Теперь уже вся терраса смотрит на нас.
— Мне так нравится все, что вы делаете, тихонько говорит мне одна женщина, уходя.
— Спасибо.
— Намордники — они ведь не для собак!
Совсем зарапортовался!
— Да. Вы правы, они — не для собак. Они для тех, кто слишком много выступает!
Терраса дружно прыскает со смеху.
— Пошли?
Надо уходить, нам все равно пора.
— Я пойду за машиной, встретимся прямо там?
— Да. Я пройдусь немного. И Тото надо погулять минут пять. Дорогу я знаю: по улице Лантерн.
Наконец я могу отдышаться.
На лионских улицах, которые я знаю как свои пять пальцев, многое изменилось. Иной раз мне встречается знакомое лицо, напоминающее о том, какими они были. Я иду почти не останавливаясь. Площадь Терро, Музей современного искусства. Я гуляю, а мой пес тем временем метит территорию.
— Мадемуазель? Мадемуазель?
Мне улыбается пожилая женщина.
— Да?
— Вы не дадите автограф для моей внучки? Она так вас любит.
Я не уверена, что она знает, как меня зовут. Расписываюсь на протянутом клочке бумаги.
— Мадемуазель?
— Да?
Я отдаю ей подписанный клочок.
— Вы не поможете мне перейти улицу? Пожалуйста…
— Только я с собакой…
Это на всякий случай, вдруг она не видит пса.
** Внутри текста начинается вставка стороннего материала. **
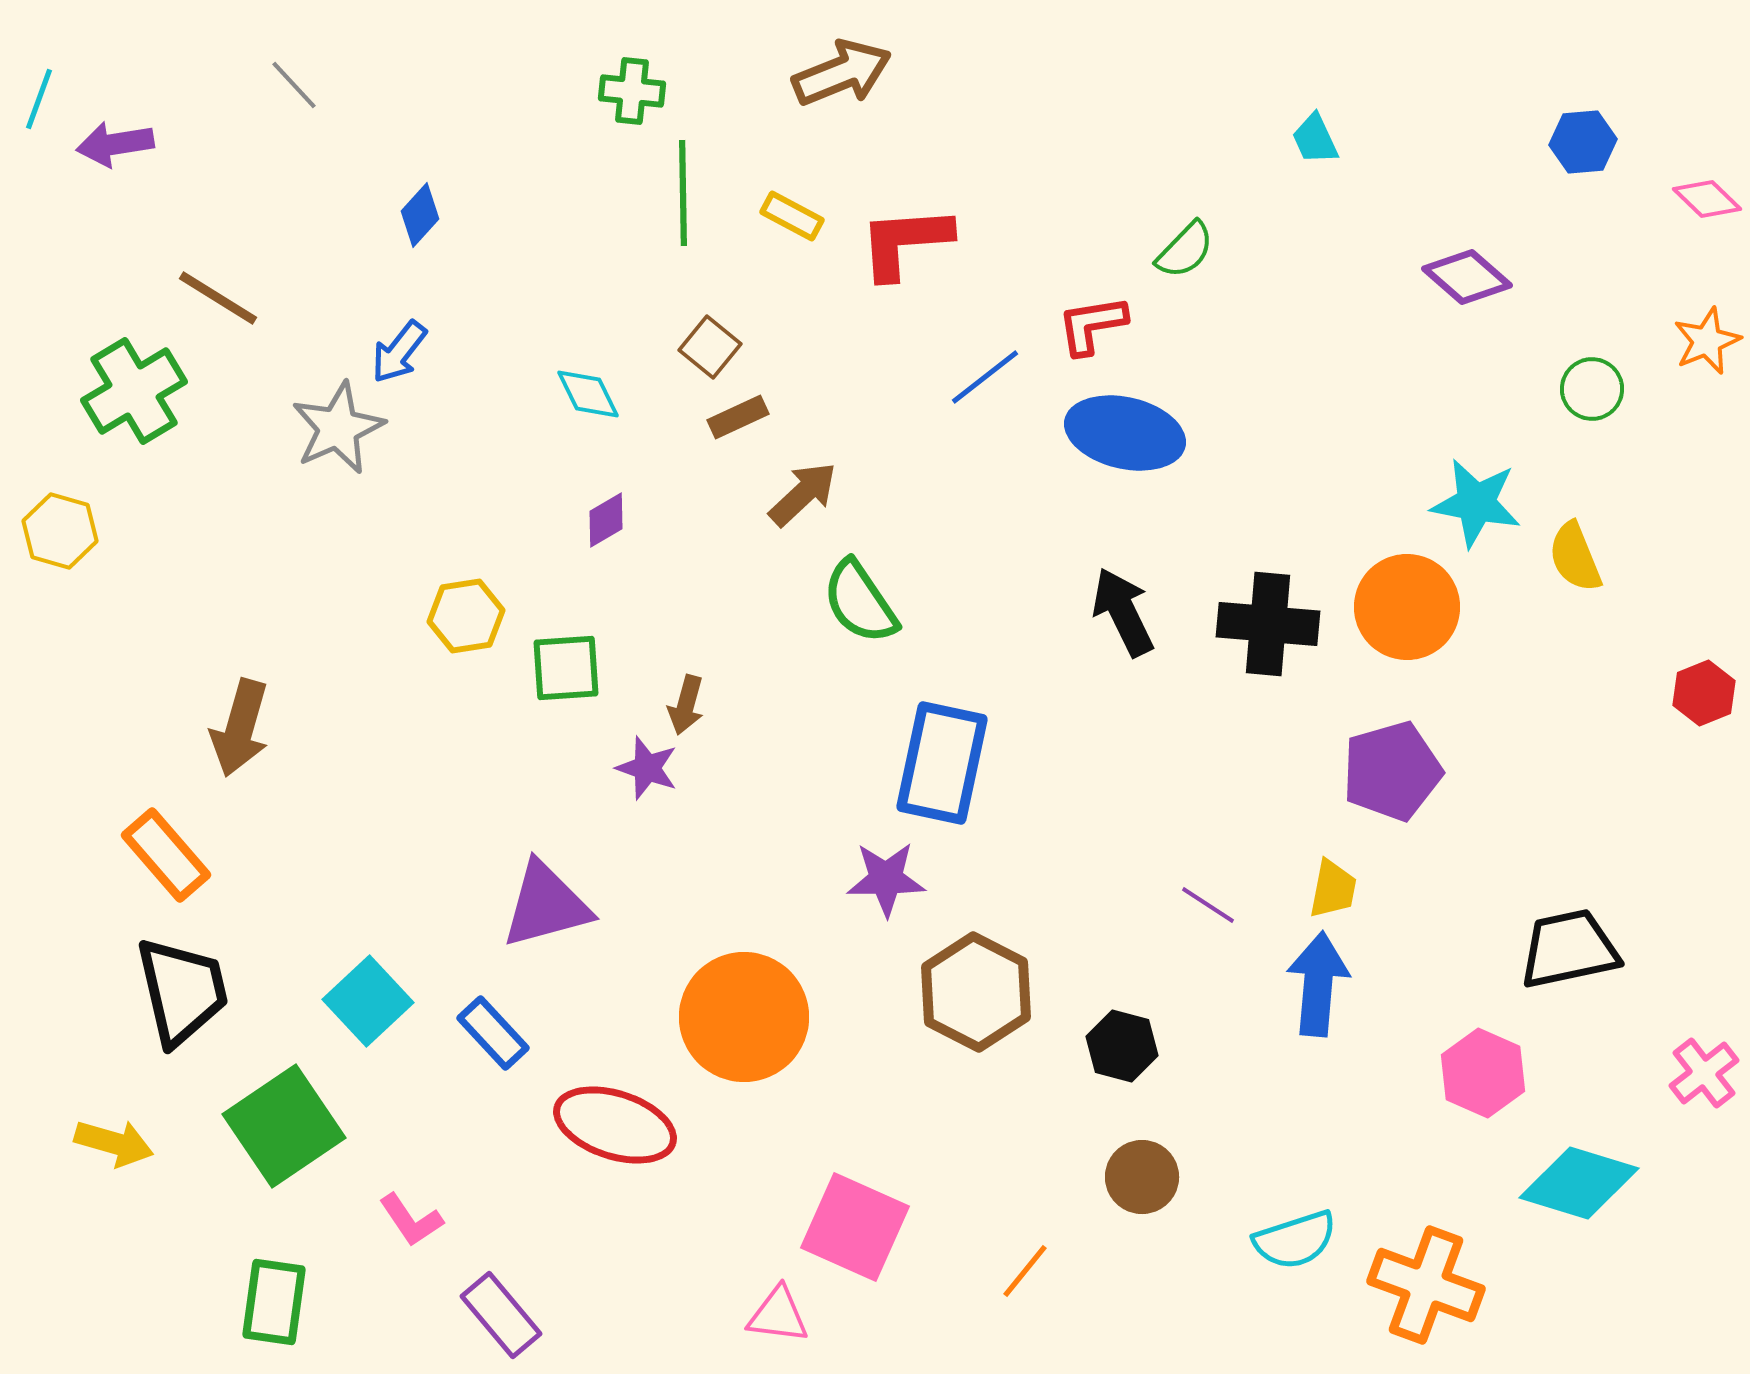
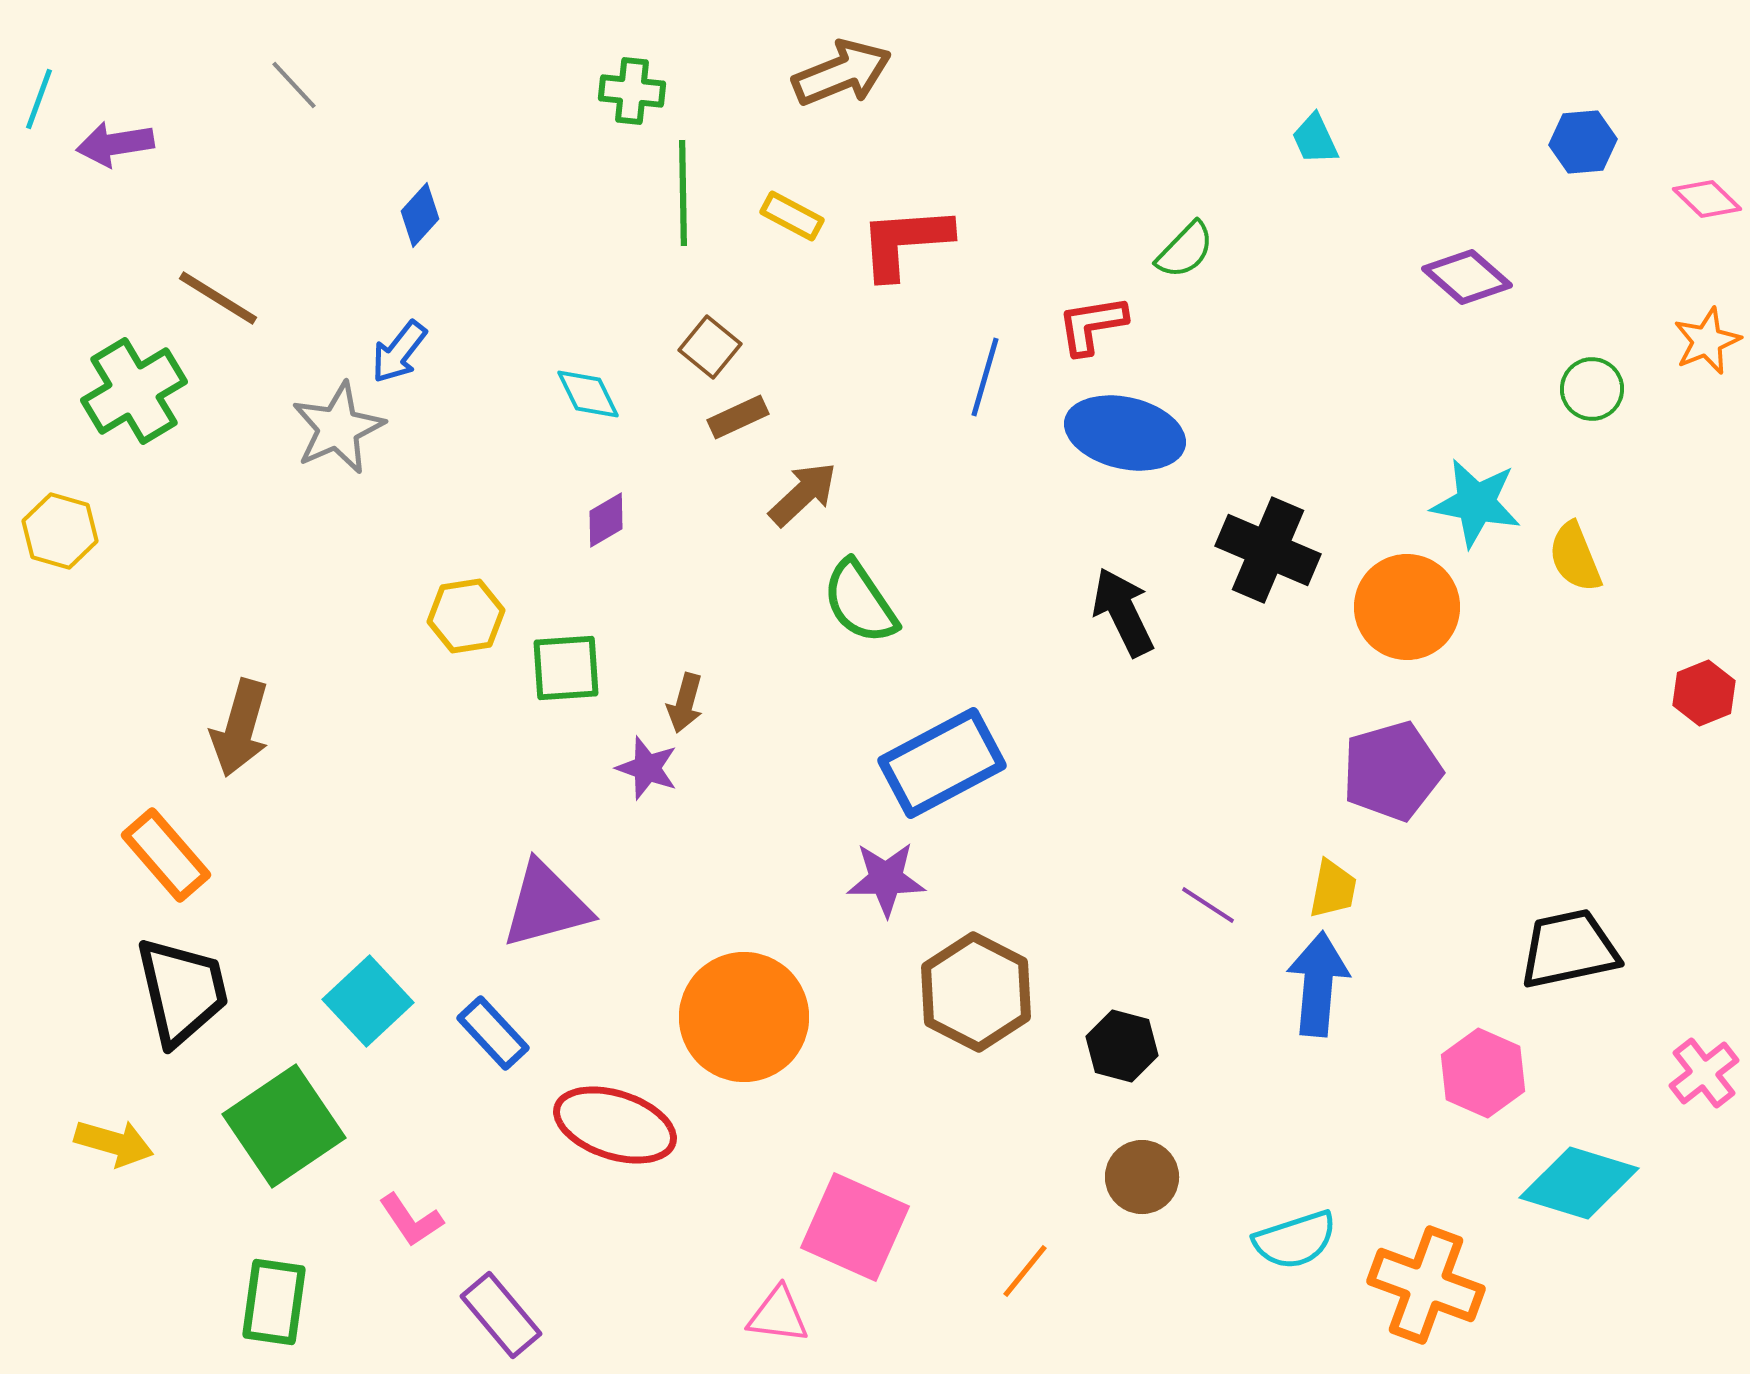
blue line at (985, 377): rotated 36 degrees counterclockwise
black cross at (1268, 624): moved 74 px up; rotated 18 degrees clockwise
brown arrow at (686, 705): moved 1 px left, 2 px up
blue rectangle at (942, 763): rotated 50 degrees clockwise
Договорились. Старушка просовывает руку мне под локоть.
Она идет с трудом. Почти висит на мне. Свободной рукой я еле-еле удерживаю пса, он тянет поводок будто ополоумел. Так и старушка улетит, если я зазеваюсь. Да заметила ли она его, в самом деле?
— Тихо, Тото, — увещеваю я, а самой так и хочется оторвать ему ухо — ишь, разошелся.